- Dejen Location in Ethiopia
- Coordinates: 10°10′N 38°8′E﻿ / ﻿10.167°N 38.133°E
- Country: Ethiopia
- Region: Amhara
- Zone: Misraq Gojjam
- Elevation: 2,450 m (8,040 ft)

Population (2005)
- • Total: 15,483 (est)
- Time zone: UTC+3 (EAT)

= Dejen =

Town in Amhara Region, Ethiopia

Dejen (also transliterated Dajen) is a town in west-central Ethiopia. Located in the Misraq Gojjam Zone of the Amhara Region on the edge of the canyon of the Abay, it has a latitude and longitude of and an elevation between 2421 and 2490 meters above sea level. It is the administrative center of Dejen woreda.

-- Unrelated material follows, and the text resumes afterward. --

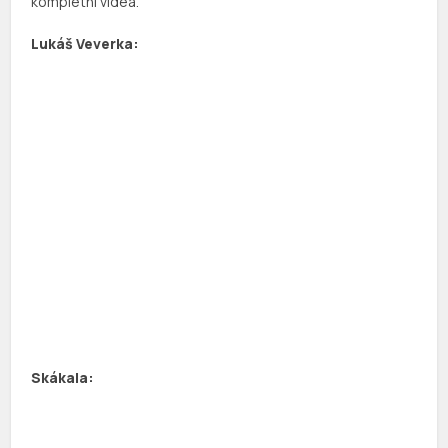
kompletní videa.
Lukáš Veverka:
Skákala:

Between 1954 and 1967, the town acquired telephone service. Dejen is a checkpoint for traffic crossing regional boundaries. Because of the enforced waiting time, there are several restaurants and hotels catering to waiting travellers. The Ethiopian Roads Authority announced 22 July 2009 that it had paved the 41 kilometers of road between Dejan and Gohatsion in Wara Jarso.

In August 2008, the Derba MIDROC Company opened a small cement factory Dashin cement factory on the outskirts of the town, which produces 4,000 qtls of cement per day. Some of the output of this factory will be used in the construction of the larger Derba Midroc Cement Factory, which will be located 70 kilometers north of Addis Ababa and is expected to be the largest cement factory in Ethiopia. North Holdings Investment announced 17 October 2009 that it had completed a feasibility study for its own cement factory at Dejen, which would be built on 450 hectares of land. Construction of the factory will cost around US$1.6 billion, and once completed it would have a production capacity of nine million tons a year.

== History ==
Dejen is named after the traditional district it lies in, Dejen, which is best known as where Admas Mogasa, the widow of Emperor Menas, raised the future Emperor Susenyos and instructed him in "the doctrine of the holy books."

P. H. G. Powell-Cotton, who camped there in March 1900, described Dejen as "a little village of a dozen huts or so perched on the steep side of the valley of the Mogga, and only remarkable as being the first village on the Gojam side" of the Abay.

The town was subjected to long-distance shelling on 16 April 1991, after its capture by the Ethiopian People's Revolutionary Democratic Front, and six people were killed.

By the end of August 2021, an internal note of the EU delegation in Ethiopia mentioned that the Oromo Liberation Army had established itself around the Blue Nile gorge, with a check point on the main road between Addis Ababa and Bahir Dar near the bridge at Dejen.

== Demographics ==
Based on figures from the Central Statistical Agency in 2005, Dejen has an estimated total population of 15,483, of whom 7,688 are men and 7,795 are women. The 1994 census reported this town had a total population of 8,930 of whom 4,045 were men and 4,885 were women.